Michel Azizi, M.D., Ph.D., from the Université Paris Cité, and colleagues conducted a sham-controlled, randomized trial involving patients aged 18 to 75 years with hypertension with an ambulatory SBP/diastolic blood pressure (DBP) of 135/85 mm Hg or greater and an SBP/DBP less than 170/105 mm Hg after a four-week washout of their medications. A total of 150 patients were randomly assigned to ultrasound renal denervation and 74 patients were randomly assigned to a sham procedure. Unless prespecified BP criteria were exceeded and were associated with clinical symptoms, patients abstained from antihypertensive medications until the two-month follow-up.

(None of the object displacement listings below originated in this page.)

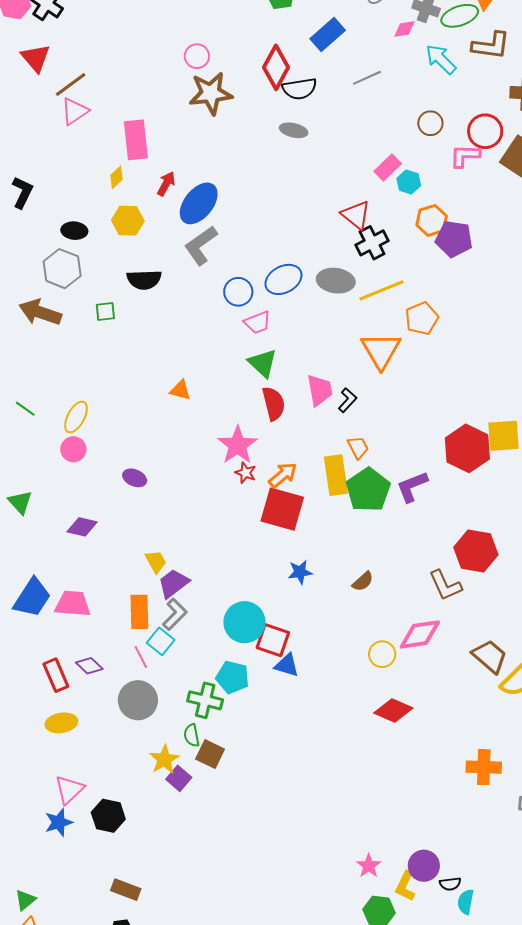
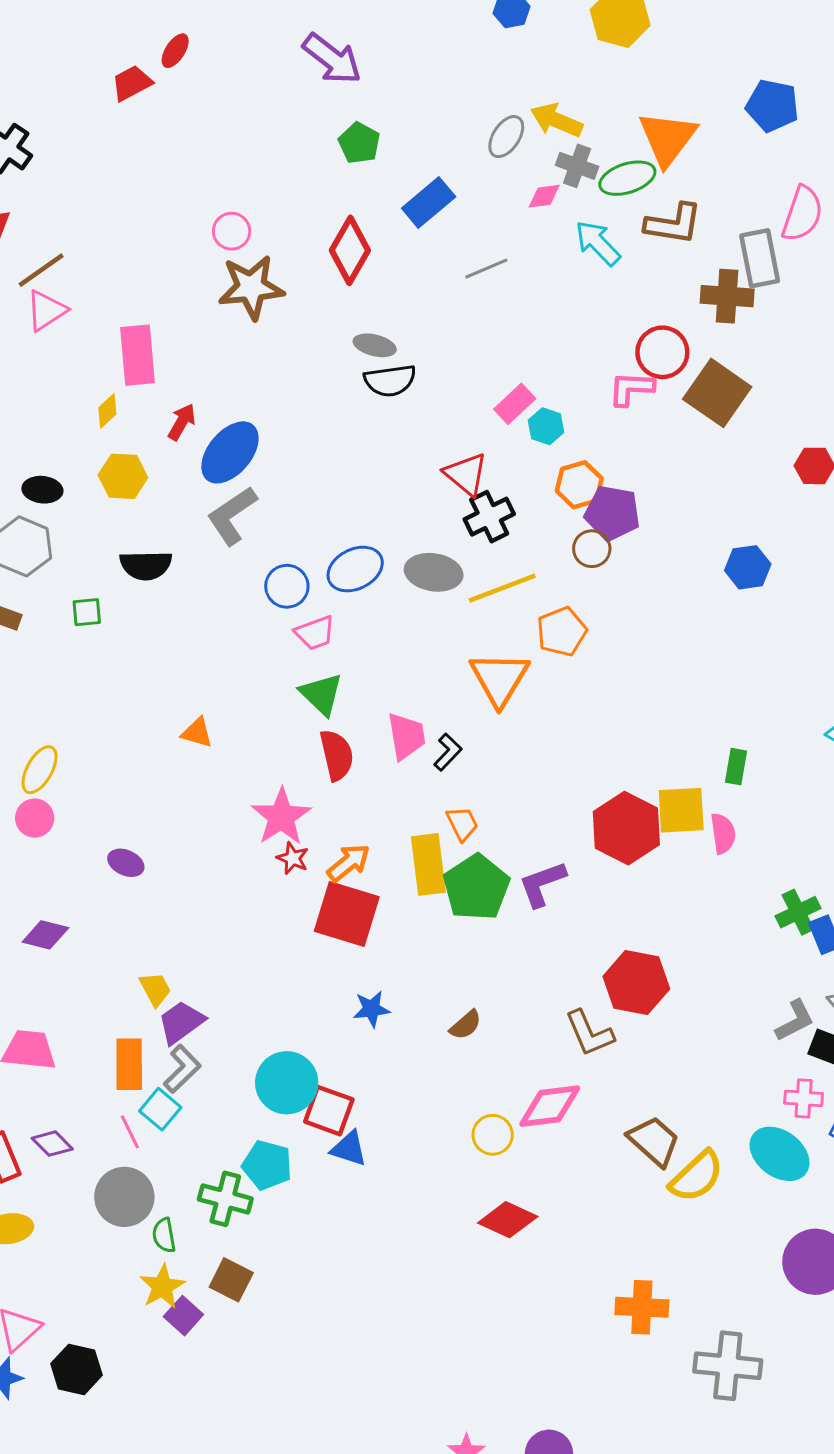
black semicircle: (300, 89) -> (390, 381), moved
brown circle: (430, 123) -> (592, 549), moved
green semicircle: (192, 735) -> (164, 1235), moved

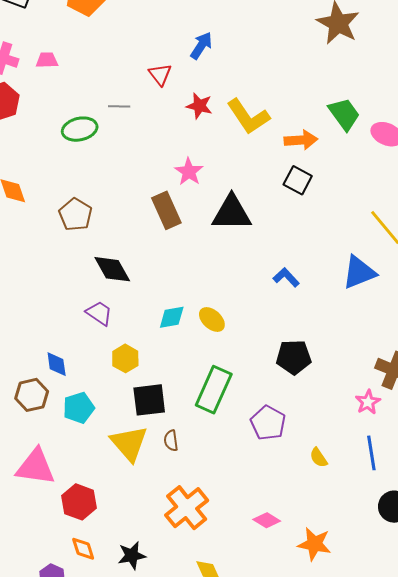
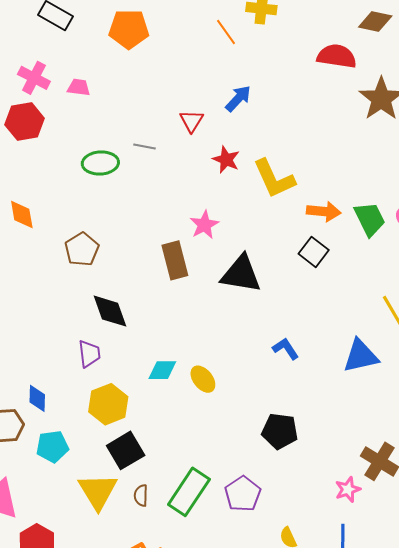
green trapezoid: (344, 114) -> (370, 219), moved
purple trapezoid: (99, 313) -> (89, 354), turned 40
yellow hexagon: (125, 358) -> (108, 404), size x1.4
green rectangle: (214, 390) -> (189, 492), moved
black square: (149, 400) -> (126, 450), turned -33

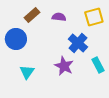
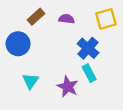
cyan rectangle: (98, 65) -> (89, 73), moved
purple star: (64, 66) -> (68, 87), moved

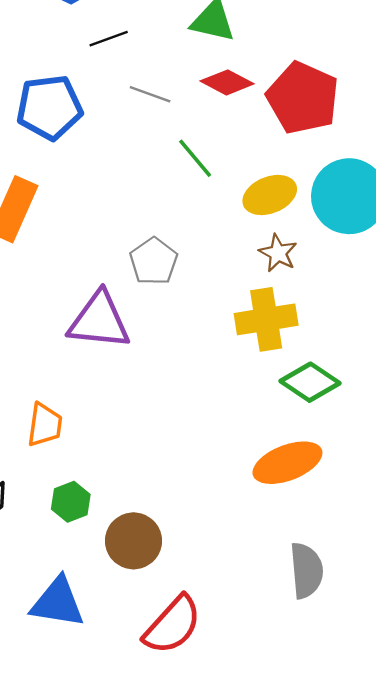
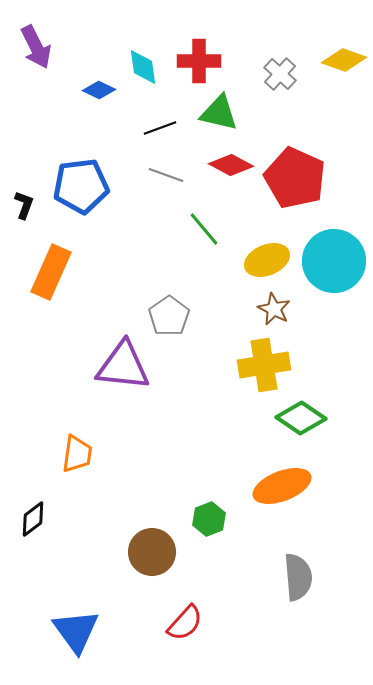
black line: (109, 39) -> (160, 128), moved
green hexagon: (71, 502) -> (209, 519), moved
blue triangle: (58, 602) -> (76, 631), moved, turned 45
red semicircle: (173, 625) -> (185, 623), size x0.7

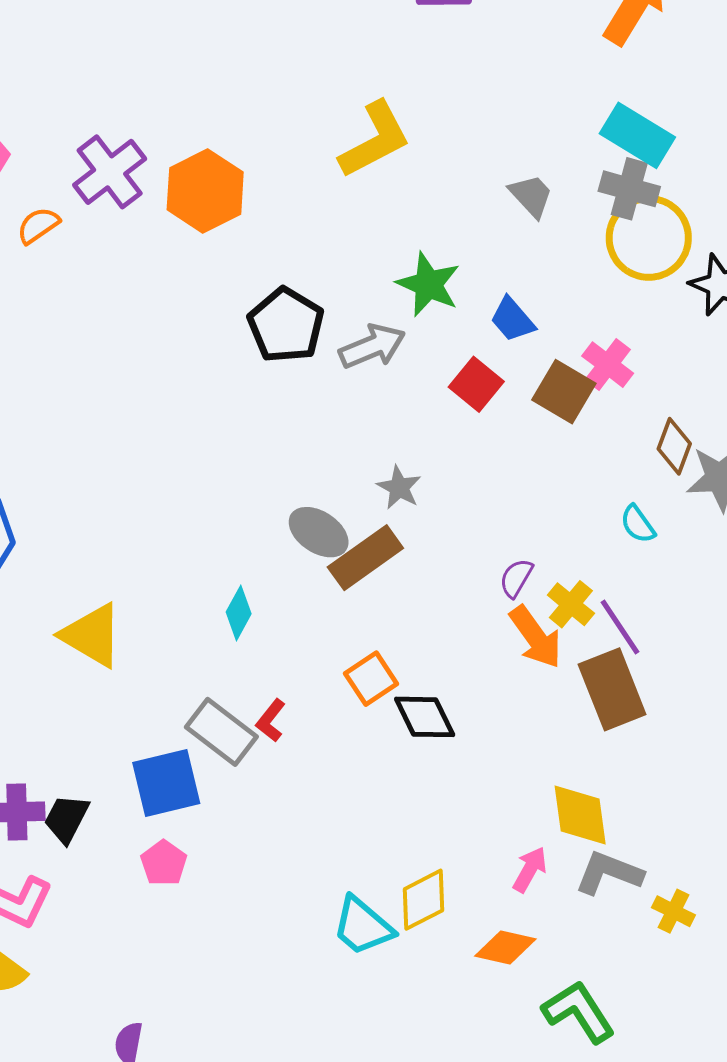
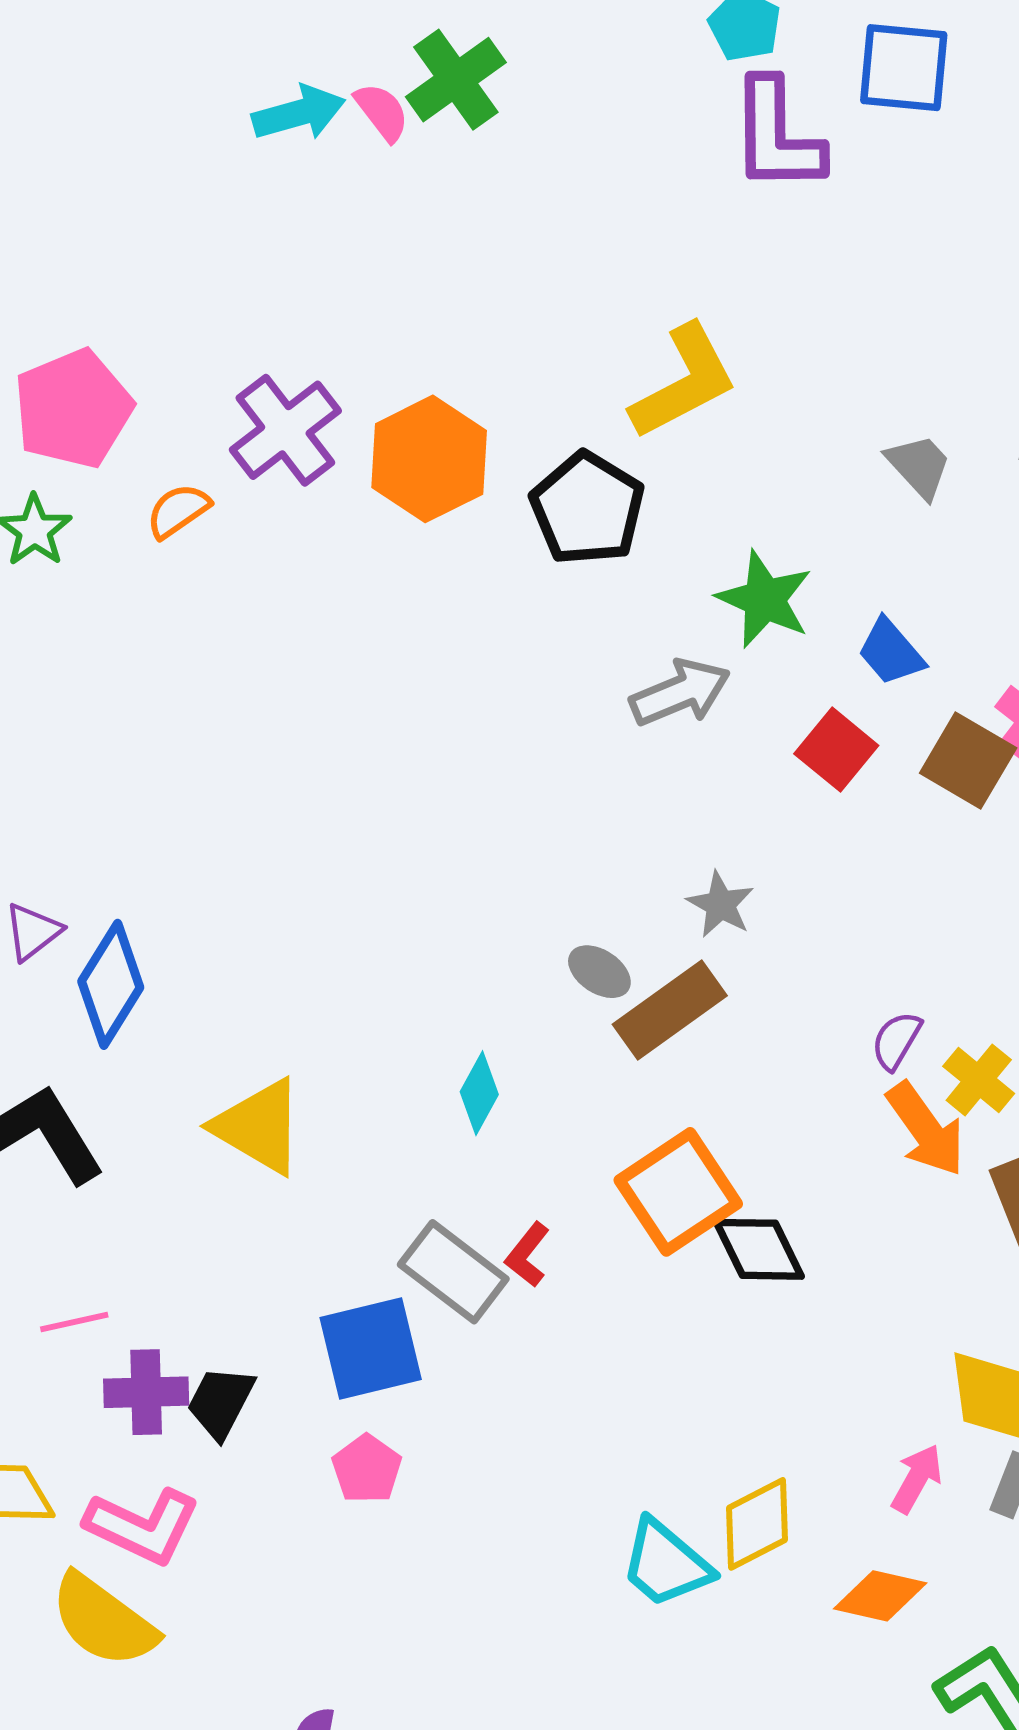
black pentagon: (286, 325) -> (587, 509), moved
gray ellipse: (319, 532) -> (599, 972), size x0.7
orange square: (371, 679) -> (678, 1192), size x1.5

The researchers found that the reduction in daytime ambulatory SBP at two months was greater with ultrasound renal denervation than the sham procedure (mean, −7.9 versus −1.8 mm Hg), with ultrasound renal denervation having a consistent effect throughout the 24-hour circadian cycle. Six of seven secondary outcomes were significantly improved with ultrasound renal denervation versus the sham procedure. Neither group had reports of major adverse events.
“One further potential benefit of ultrasound renal denervation could be a reduction in the consequences of the variable timing of medication intake, forgetfulness of medication intake, and nonadherence to oral antihypertensive treatments, which are all frequently observed in patients with hypertension,” the authors write.
Several authors disclosed financial ties to pharmaceutical and medical device companies, including ReCor Medical, which funded the study.